(Dataset excerpts)
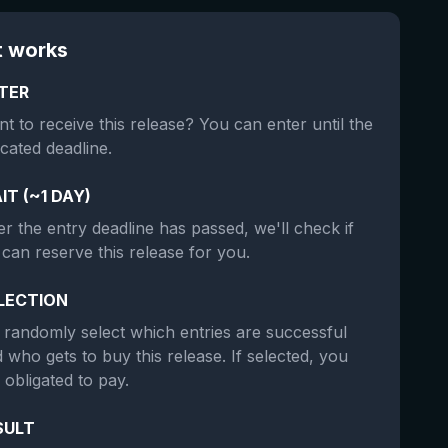
t works
TER
t to receive this release? You can enter until the
icated deadline.
IT (~1 DAY)
er the entry deadline has passed, we'll check if
can reserve this release for you.
LECTION
randomly select which entries are successful
 who gets to buy this release. If selected, you
 obligated to pay.
SULT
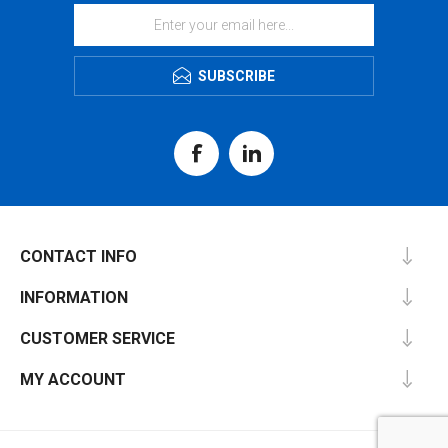
SUBSCRIBE
CONTACT INFO
INFORMATION
CUSTOMER SERVICE
MY ACCOUNT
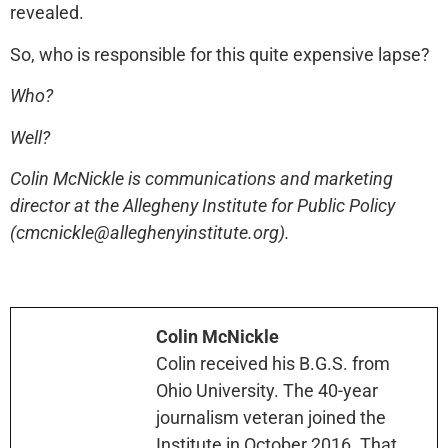
revealed.
So, who is responsible for this quite expensive lapse?
Who?
Well?
Colin McNickle is communications and marketing
director at the Allegheny Institute for Public Policy
(cmcnickle@alleghenyinstitute.org).
Colin McNickle
Colin received his B.G.S. from
Ohio University. The 40-year
journalism veteran joined the
Institute in October 2016. That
(End Dataset excerpts)
[What you need to do]:
Leaving the pictures aside, copy exactly and only the lines from the one holding "CONTACT INFO" through the final line of the data, both ends kept.

[Output of the task]:
CONTACT INFO
INFORMATION
CUSTOMER SERVICE
MY ACCOUNT
revealed.
So, who is responsible for this quite expensive lapse?
Who?
Well?
Colin McNickle is communications and marketing
director at the Allegheny Institute for Public Policy
(cmcnickle@alleghenyinstitute.org).
Colin McNickle
Colin received his B.G.S. from
Ohio University. The 40-year
journalism veteran joined the
Institute in October 2016. That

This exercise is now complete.